— TASK BRIEF —
Your response should consist of every line below, reproduced without alteration.

Transcribed page contents
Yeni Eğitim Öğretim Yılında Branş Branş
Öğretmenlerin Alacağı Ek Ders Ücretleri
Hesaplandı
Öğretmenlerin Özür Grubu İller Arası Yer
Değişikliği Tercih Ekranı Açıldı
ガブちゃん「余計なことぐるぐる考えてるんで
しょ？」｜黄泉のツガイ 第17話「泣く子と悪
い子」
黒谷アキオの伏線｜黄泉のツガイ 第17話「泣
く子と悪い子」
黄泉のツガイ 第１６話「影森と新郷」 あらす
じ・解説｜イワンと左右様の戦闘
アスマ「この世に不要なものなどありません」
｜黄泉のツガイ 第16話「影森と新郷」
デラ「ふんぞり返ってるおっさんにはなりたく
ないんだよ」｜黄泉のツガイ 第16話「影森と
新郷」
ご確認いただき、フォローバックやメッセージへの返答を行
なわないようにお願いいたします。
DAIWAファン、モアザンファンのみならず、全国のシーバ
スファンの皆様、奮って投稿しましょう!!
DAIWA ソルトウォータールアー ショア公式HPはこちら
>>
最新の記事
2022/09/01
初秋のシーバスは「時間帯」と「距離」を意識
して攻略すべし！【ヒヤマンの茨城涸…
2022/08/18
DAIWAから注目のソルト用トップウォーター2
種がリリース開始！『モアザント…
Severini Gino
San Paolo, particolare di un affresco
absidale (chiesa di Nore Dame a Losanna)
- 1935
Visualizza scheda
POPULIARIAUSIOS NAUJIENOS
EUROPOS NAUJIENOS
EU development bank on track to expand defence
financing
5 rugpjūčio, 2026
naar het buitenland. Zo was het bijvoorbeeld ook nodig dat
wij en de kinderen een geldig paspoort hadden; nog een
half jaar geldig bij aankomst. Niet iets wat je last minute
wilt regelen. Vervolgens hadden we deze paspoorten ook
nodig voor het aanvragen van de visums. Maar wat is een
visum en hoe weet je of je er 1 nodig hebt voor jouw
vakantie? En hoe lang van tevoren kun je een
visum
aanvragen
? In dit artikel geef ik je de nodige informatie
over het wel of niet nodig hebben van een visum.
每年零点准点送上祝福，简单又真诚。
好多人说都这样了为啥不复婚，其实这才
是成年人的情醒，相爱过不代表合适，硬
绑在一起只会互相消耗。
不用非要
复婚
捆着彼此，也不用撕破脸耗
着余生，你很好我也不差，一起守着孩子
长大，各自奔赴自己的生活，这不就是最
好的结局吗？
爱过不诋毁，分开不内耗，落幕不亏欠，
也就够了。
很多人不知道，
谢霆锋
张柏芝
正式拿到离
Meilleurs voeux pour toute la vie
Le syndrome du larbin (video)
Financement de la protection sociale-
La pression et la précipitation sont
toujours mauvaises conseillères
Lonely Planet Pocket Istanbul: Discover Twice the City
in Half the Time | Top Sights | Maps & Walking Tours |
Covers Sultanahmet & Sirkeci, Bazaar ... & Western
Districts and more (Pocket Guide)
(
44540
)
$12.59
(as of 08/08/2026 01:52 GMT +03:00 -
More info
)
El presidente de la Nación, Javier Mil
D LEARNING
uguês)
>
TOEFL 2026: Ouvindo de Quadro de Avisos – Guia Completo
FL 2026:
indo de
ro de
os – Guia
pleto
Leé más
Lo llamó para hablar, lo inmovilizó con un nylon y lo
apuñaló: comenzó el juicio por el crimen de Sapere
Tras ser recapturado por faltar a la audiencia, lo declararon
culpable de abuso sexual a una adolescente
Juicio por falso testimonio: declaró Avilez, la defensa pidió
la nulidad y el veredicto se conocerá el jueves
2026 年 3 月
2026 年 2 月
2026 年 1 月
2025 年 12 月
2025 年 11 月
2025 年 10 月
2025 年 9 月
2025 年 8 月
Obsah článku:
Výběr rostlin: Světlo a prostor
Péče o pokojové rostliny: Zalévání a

— SOLUTION TO THIS EXERCISE —
Yeni Eğitim Öğretim Yılında Branş Branş
Öğretmenlerin Alacağı Ek Ders Ücretleri
Hesaplandı
Öğretmenlerin Özür Grubu İller Arası Yer
Değişikliği Tercih Ekranı Açıldı
ガブちゃん「余計なことぐるぐる考えてるんで
しょ？」｜黄泉のツガイ 第17話「泣く子と悪
い子」
黒谷アキオの伏線｜黄泉のツガイ 第17話「泣
く子と悪い子」
黄泉のツガイ 第１６話「影森と新郷」 あらす
じ・解説｜イワンと左右様の戦闘
アスマ「この世に不要なものなどありません」
｜黄泉のツガイ 第16話「影森と新郷」
デラ「ふんぞり返ってるおっさんにはなりたく
ないんだよ」｜黄泉のツガイ 第16話「影森と
新郷」
ご確認いただき、フォローバックやメッセージへの返答を行
なわないようにお願いいたします。
DAIWAファン、モアザンファンのみならず、全国のシーバ
スファンの皆様、奮って投稿しましょう!!
DAIWA ソルトウォータールアー ショア公式HPはこちら
>>
最新の記事
2022/09/01
初秋のシーバスは「時間帯」と「距離」を意識
して攻略すべし！【ヒヤマンの茨城涸…
2022/08/18
DAIWAから注目のソルト用トップウォーター2
種がリリース開始！『モアザント…
Severini Gino
San Paolo, particolare di un affresco
absidale (chiesa di Nore Dame a Losanna)
- 1935
Visualizza scheda
POPULIARIAUSIOS NAUJIENOS
EUROPOS NAUJIENOS
EU development bank on track to expand defence
financing
5 rugpjūčio, 2026
naar het buitenland. Zo was het bijvoorbeeld ook nodig dat
wij en de kinderen een geldig paspoort hadden; nog een
half jaar geldig bij aankomst. Niet iets wat je last minute
wilt regelen. Vervolgens hadden we deze paspoorten ook
nodig voor het aanvragen van de visums. Maar wat is een
visum en hoe weet je of je er 1 nodig hebt voor jouw
vakantie? En hoe lang van tevoren kun je een
visum
aanvragen
? In dit artikel geef ik je de nodige informatie
over het wel of niet nodig hebben van een visum.
每年零点准点送上祝福，简单又真诚。
好多人说都这样了为啥不复婚，其实这才
是成年人的情醒，相爱过不代表合适，硬
绑在一起只会互相消耗。
不用非要
复婚
捆着彼此，也不用撕破脸耗
着余生，你很好我也不差，一起守着孩子
长大，各自奔赴自己的生活，这不就是最
好的结局吗？
爱过不诋毁，分开不内耗，落幕不亏欠，
也就够了。
很多人不知道，
谢霆锋
张柏芝
正式拿到离
Meilleurs voeux pour toute la vie
Le syndrome du larbin (video)
Financement de la protection sociale-
La pression et la précipitation sont
toujours mauvaises conseillères
Lonely Planet Pocket Istanbul: Discover Twice the City
in Half the Time | Top Sights | Maps & Walking Tours |
Covers Sultanahmet & Sirkeci, Bazaar ... & Western
Districts and more (Pocket Guide)
(
44540
)
$12.59
(as of 08/08/2026 01:52 GMT +03:00 -
More info
)
El presidente de la Nación, Javier Mil
D LEARNING
uguês)
>
TOEFL 2026: Ouvindo de Quadro de Avisos – Guia Completo
FL 2026:
indo de
ro de
os – Guia
pleto
Leé más
Lo llamó para hablar, lo inmovilizó con un nylon y lo
apuñaló: comenzó el juicio por el crimen de Sapere
Tras ser recapturado por faltar a la audiencia, lo declararon
culpable de abuso sexual a una adolescente
Juicio por falso testimonio: declaró Avilez, la defensa pidió
la nulidad y el veredicto se conocerá el jueves
2026 年 3 月
2026 年 2 月
2026 年 1 月
2025 年 12 月
2025 年 11 月
2025 年 10 月
2025 年 9 月
2025 年 8 月
Obsah článku:
Výběr rostlin: Světlo a prostor
Péče o pokojové rostliny: Zalévání a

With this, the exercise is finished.